Gdy mowa o ochronie roślin, warto najpierw dowiedzieć się, na jakie trudności natknąć się mogą rolnicy przy pracy na polu. Nieustanne wyzwanie stanowią chwasty. Nie tylko zabierają roślinom składniki odżywcze, wodę i światło,
ale również zatykają systemy nawadnia­jące, są siedliskiem dla owadów, a ich nasiona i fragmenty mieszają się z zebranymi plonami.

Chwasty, z którymi mają do czynienia rolnicy, są często dużo bardziej uciążliwe niż chwasty ogrodowe – na przykład wyczy­niec polny, jeśli by przestać
go zwalczać, może każdego roku zwiększyć swoją liczeb­ność nawet dziesięciokrotnie. Duża populacja tego chwastu może zmniejszyć plony nawet
o 70%.

W ciągu 40 lat stosowania glifosat stał się dla rolników nieodzownym narzędziem w poprawianiu wydajności, uzyskiwaniu większych plonów oraz ochronie środowiska.

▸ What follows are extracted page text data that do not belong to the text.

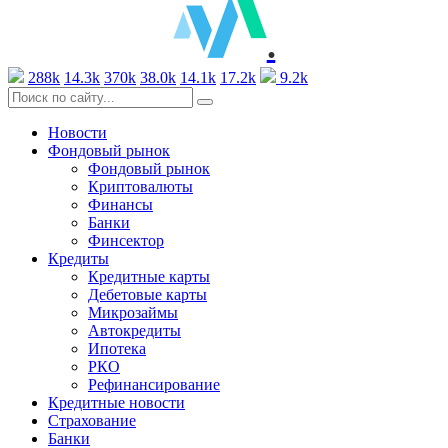
.
288k
14.3k
370k
38.0k
14.1k
17.2k
9.2k
Новости
Фондовый рынок
Фондовый рынок
Криптовалюты
Финансы
Банки
Финсектор
Кредиты
Кредитные карты
Дебетовые карты
Микрозаймы
Автокредиты
Ипотека
РКО
Рефинансирование
Кредитные новости
Страхование
Банки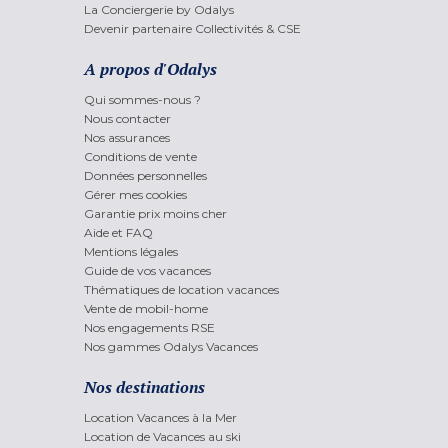
La Conciergerie by Odalys
Devenir partenaire Collectivités & CSE
A propos d'Odalys
Qui sommes-nous ?
Nous contacter
Nos assurances
Conditions de vente
Données personnelles
Gérer mes cookies
Garantie prix moins cher
Aide et FAQ
Mentions légales
Guide de vos vacances
Thématiques de location vacances
Vente de mobil-home
Nos engagements RSE
Nos gammes Odalys Vacances
Nos destinations
Location Vacances à la Mer
Location de Vacances au ski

Glifosat stosuje się do zwalczania chwastów i niepożądanej roślin­ności. Przenika do chwastów przez liście i rozprzestrzenia się po całej roślinie –
aż do korzeni. Już po jednym zastosowaniu zabija wszystkie podatne chwasty.

Podobnie jak w przypadku wszystkich środków ochrony roślin, rolnik sam wybiera odpowiedni termin zastosowania glifosatu (np. przed sadzeniem,
po zbiorach). Uprawa roślin odpornych na glifosat poz­wala rolnikowi stosować środki ochrony roślin w odpowiednim czasie i ilości – bez wpływu na zdrowie upraw. Nieodporne rośliny zareagują na środek podobnie jak chwasty –
i nie przeżyją. Gdy odporne rośliny nie są dostępne, rolnicy mogą stosować glifosat w sezonie wegeta­cyjnym za pomocą precyzyjnych technik takich jak rozpylanie z użyciem osłony czy oprysk punktowy. Takie techniki pozwalają zwalczać chwasty, unikając jednocześnie uszkodzenia upraw.

Po zastosowaniu glifosat ściśle wiąże się z cząsteczkami gleby i traci swoje właściwości chwastobójcze. Mikroorganizmy glebowe rozkła­dają glifosat, więc nie pozostaje w środowisku. Rośliny nie są długo­trwale narażone na działanie glifosatu, ponieważ nie wykazuje działań chwastobójczych po przedostaniu się do gleby.